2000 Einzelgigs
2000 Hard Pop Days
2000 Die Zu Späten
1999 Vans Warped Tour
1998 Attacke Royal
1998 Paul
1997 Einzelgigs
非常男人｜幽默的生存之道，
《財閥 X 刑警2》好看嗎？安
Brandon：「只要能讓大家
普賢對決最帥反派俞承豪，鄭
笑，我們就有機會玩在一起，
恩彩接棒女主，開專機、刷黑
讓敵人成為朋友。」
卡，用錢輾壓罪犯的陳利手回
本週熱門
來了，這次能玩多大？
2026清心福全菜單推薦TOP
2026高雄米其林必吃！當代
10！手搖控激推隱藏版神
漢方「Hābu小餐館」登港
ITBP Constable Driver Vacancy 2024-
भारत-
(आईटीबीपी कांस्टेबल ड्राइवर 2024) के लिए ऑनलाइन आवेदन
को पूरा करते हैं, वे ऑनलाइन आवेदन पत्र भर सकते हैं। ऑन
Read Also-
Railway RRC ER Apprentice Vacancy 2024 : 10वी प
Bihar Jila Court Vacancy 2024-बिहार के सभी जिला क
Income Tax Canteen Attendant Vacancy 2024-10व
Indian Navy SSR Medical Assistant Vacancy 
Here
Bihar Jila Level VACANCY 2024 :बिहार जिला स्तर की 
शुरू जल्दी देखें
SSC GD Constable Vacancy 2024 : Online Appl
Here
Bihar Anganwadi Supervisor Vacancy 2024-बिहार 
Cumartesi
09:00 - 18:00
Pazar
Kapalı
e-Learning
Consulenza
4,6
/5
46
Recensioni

--*--

**Task objective**. Your answer must be the lines from the one that contains "Income Tax Canteen Attendant Vacancy 2024-10व" through the last line of the entries above, copied exactly, with no other lines.

**Response**.
Income Tax Canteen Attendant Vacancy 2024-10व
Indian Navy SSR Medical Assistant Vacancy 
Here
Bihar Jila Level VACANCY 2024 :बिहार जिला स्तर की 
शुरू जल्दी देखें
SSC GD Constable Vacancy 2024 : Online Appl
Here
Bihar Anganwadi Supervisor Vacancy 2024-बिहार 
Cumartesi
09:00 - 18:00
Pazar
Kapalı
e-Learning
Consulenza
4,6
/5
46
Recensioni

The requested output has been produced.